Disclaimer: If you are not terribly interested in numerics and mathematical processes, this is most likely nothing for you.
I am currently a bit stuck in a development process of a private project I followed for a long time and I think I need some input because I cannot decide how to do it best. Unfortunately I must explain the problem a bit.
EDIT: This is NOT about rounding implementation. This is already done, both for float/doubles and arbitrary precision. You can assume I have enough knowledge about numerics, rounding modes and floating-point problems, the problem is how to design rounding operators in a stack-based program.
I am interested in the reproducibility problem in numerical computations. Due to the immense power (billions of operations per second) and certain problems by the languages used for number crunching (C and FORTRAN), people cannot check what the machine is actually doing in contrast what the machine is supposedly doing (Deteoriation of language standards like indifference to qNaNs and sNaNs, allow to "optimize" a+(b+c) == (a+b)+c, x86 vs MME floating-point, silent FMA support etc. etc.). This view is shared by William Kahan, the designer of the x86 floating-point architecture.
So I worked on a stack-based language like FORTH which allows reproducible results. You have types: aggregates (Vector,Matrix,Tensor) and numbers (complex, reals). You put two space instances on the stack, execute an ADD, and you get the resulting sum. If the spaces were two floats, you get a float. If the spaces were two doubles, you get a double. If the two spaces were arbitrary precision numbers, you get an arbitrary precision number. The same with vectors and matrices.

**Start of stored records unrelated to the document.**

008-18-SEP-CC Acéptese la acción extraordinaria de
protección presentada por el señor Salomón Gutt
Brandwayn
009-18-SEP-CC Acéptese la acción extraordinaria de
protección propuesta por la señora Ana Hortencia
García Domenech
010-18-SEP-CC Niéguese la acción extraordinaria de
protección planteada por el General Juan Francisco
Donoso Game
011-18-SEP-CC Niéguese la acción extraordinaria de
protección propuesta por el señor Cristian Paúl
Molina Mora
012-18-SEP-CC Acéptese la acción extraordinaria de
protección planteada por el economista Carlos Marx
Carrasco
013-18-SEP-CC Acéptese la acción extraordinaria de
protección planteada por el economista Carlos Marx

My aching problem is rounding. If we exclude exact rationals, after division every higher operation (algebraic and transcendental operations) requires rounding. There are two rounding operations which are already implemented: place rounding, setting the exact position of the rounding (rounding down: 2.345 using 0 => 2 / 2.345 using -1 => 2.3) and significant digits rounding by setting the length of the result (rounding down: 2.345 using 1 = 2 / 2.345 using 2 = 2.3).
The approaches:
One ring to rule them all: Only one rounding setting for all available types. Problem: Some operations are exact and should be executed as such; arbitrary precision numbers offer exact addition and exact multiplication. If I define e.g. ADD_EXACT I include a keyword which is not implemented by most datatypes and will be therefore a normal ADD and the danger is that I (or others) forget to use ADD_EXACT when necessary. Another problem is that it is makes sense to use different rounding modes for some operations: place rounding for addition and significant digit rounding for multiplication. I fear to swamp the program with unnecessary switches to set the rounding mode.

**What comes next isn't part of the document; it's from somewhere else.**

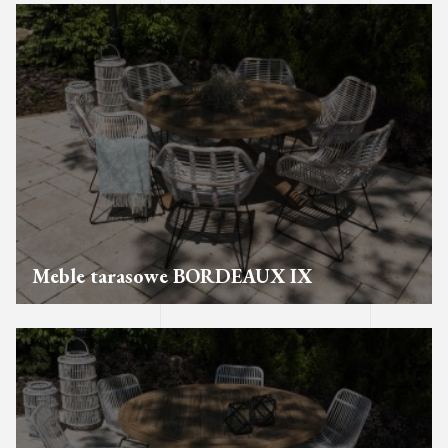
Meble tarasowe BORDEAUX IX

Perhaps some more rings....: Several settable rounding modes. Allows adding and multiplication independently. Problem: Much more possibilities (set and retrieve rounding mode, rounding operation and rounding parameter). How many choices do I offer ? Only two and risking that if e.g. FMA cannot be supported or many more and risking to overwhelm the program with much too much rounding bureaucracy ?
Rounding is a crucial operation and once implemented, it cannot be changed easily. This must be solved as good as possible.
What I need is a simple and elegant model and I fear that I have worked so long on it that I simply do not see it and/or need a plan to find out the right solution. Help is very appreciated and I will update this post to clarify some aspects I may have forgotten.
EDIT: Performance: Is not the design goal. It does not help you to get an incredibly fast wrong answer. It does not help you if two programmers on different machines get a different or (even similar) result if noone knows what is the right answer (or that even both are wrong). The goal of the program is exactly that: Find out when IEEE 754R precision will fail and find indicators and methods to validate numeric results. If you know that double precision and the tool will get you to the solution, by all means use C and FORTRAN.